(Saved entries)

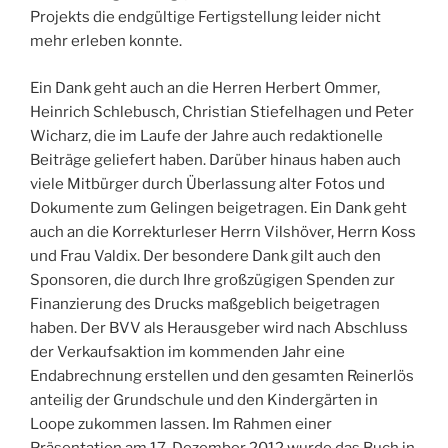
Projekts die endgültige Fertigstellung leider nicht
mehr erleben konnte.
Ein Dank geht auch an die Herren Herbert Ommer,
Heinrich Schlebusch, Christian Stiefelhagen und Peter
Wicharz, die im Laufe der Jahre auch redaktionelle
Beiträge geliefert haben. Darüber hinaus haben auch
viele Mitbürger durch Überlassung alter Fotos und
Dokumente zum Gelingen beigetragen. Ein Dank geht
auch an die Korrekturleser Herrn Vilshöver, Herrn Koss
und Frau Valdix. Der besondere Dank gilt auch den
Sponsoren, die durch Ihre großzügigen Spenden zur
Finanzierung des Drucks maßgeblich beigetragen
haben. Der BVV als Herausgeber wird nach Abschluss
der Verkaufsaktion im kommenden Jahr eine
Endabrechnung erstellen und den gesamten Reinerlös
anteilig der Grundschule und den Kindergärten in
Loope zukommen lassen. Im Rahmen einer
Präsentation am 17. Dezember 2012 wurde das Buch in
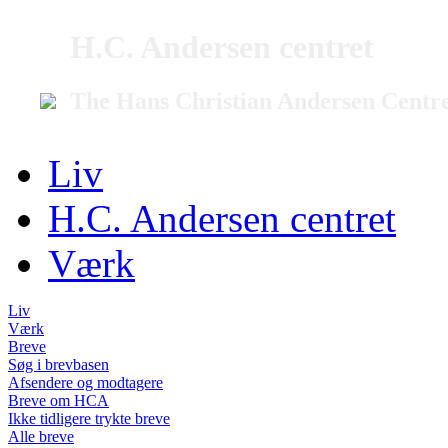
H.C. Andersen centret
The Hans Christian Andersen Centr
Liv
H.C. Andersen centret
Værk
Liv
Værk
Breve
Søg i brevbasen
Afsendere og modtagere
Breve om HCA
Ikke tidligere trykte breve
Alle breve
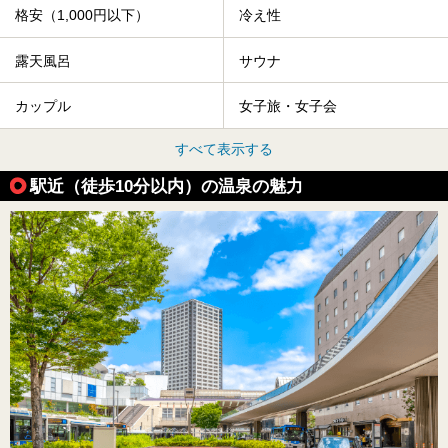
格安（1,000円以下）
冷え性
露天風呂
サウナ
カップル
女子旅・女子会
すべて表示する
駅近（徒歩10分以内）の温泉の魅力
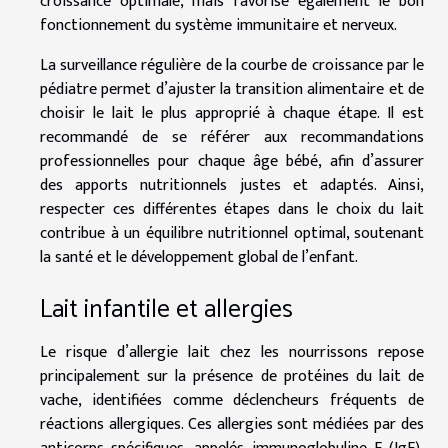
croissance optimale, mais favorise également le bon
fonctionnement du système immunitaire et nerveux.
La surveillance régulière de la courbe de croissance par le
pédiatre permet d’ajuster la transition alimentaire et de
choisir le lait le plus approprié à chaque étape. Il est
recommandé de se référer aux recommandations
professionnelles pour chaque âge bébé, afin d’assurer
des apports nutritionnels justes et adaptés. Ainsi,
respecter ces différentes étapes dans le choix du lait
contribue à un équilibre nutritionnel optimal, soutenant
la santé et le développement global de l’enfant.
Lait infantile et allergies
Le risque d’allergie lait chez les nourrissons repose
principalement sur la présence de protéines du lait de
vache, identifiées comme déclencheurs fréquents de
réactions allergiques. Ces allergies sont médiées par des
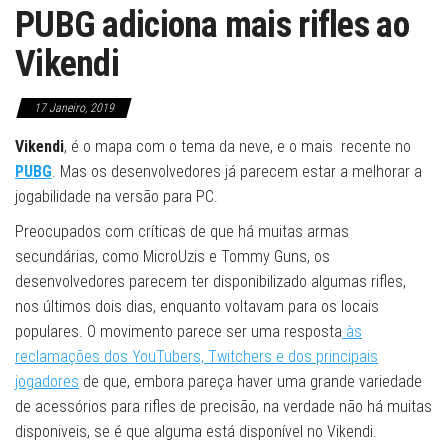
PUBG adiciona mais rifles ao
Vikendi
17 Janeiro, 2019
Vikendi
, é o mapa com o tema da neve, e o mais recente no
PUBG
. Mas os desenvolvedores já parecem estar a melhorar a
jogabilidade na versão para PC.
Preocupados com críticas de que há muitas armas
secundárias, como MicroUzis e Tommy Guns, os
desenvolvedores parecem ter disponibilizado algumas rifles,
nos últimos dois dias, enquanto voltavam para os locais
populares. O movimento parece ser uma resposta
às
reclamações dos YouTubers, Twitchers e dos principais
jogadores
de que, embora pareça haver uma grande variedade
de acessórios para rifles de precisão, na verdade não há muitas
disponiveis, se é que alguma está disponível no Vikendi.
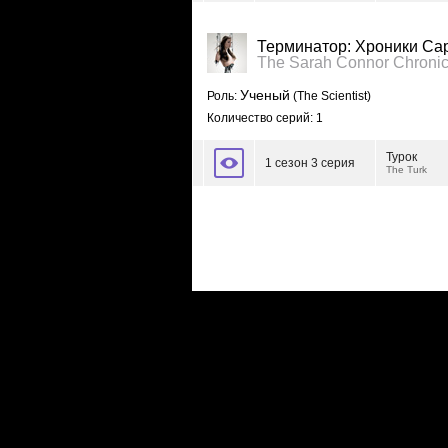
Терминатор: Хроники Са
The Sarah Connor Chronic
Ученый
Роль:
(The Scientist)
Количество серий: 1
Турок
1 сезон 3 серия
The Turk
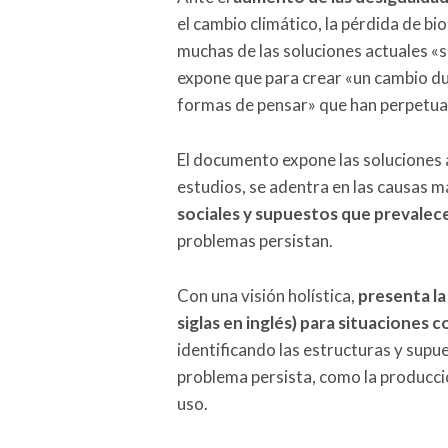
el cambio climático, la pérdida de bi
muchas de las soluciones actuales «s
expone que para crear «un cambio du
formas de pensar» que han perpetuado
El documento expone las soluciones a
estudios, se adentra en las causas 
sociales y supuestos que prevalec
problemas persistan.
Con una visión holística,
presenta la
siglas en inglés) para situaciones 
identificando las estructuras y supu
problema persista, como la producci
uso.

▸ TASK DETAILS
The lines to be transcribed are those from the first line of the data above through the line holding "professionnelles pour chaque", inclusive; copy them exactly and only, leaving out the pictures.

▸ RESULT OF THIS EXERCISE
Projekts die endgültige Fertigstellung leider nicht
mehr erleben konnte.
Ein Dank geht auch an die Herren Herbert Ommer,
Heinrich Schlebusch, Christian Stiefelhagen und Peter
Wicharz, die im Laufe der Jahre auch redaktionelle
Beiträge geliefert haben. Darüber hinaus haben auch
viele Mitbürger durch Überlassung alter Fotos und
Dokumente zum Gelingen beigetragen. Ein Dank geht
auch an die Korrekturleser Herrn Vilshöver, Herrn Koss
und Frau Valdix. Der besondere Dank gilt auch den
Sponsoren, die durch Ihre großzügigen Spenden zur
Finanzierung des Drucks maßgeblich beigetragen
haben. Der BVV als Herausgeber wird nach Abschluss
der Verkaufsaktion im kommenden Jahr eine
Endabrechnung erstellen und den gesamten Reinerlös
anteilig der Grundschule und den Kindergärten in
Loope zukommen lassen. Im Rahmen einer
Präsentation am 17. Dezember 2012 wurde das Buch in
H.C. Andersen centret
The Hans Christian Andersen Centr
Liv
H.C. Andersen centret
Værk
Liv
Værk
Breve
Søg i brevbasen
Afsendere og modtagere
Breve om HCA
Ikke tidligere trykte breve
Alle breve
格安（1,000円以下）
冷え性
露天風呂
サウナ
カップル
女子旅・女子会
すべて表示する
駅近（徒歩10分以内）の温泉の魅力
croissance optimale, mais favorise également le bon
fonctionnement du système immunitaire et nerveux.
La surveillance régulière de la courbe de croissance par le
pédiatre permet d’ajuster la transition alimentaire et de
choisir le lait le plus approprié à chaque étape. Il est
recommandé de se référer aux recommandations
professionnelles pour chaque âge bébé, afin d’assurer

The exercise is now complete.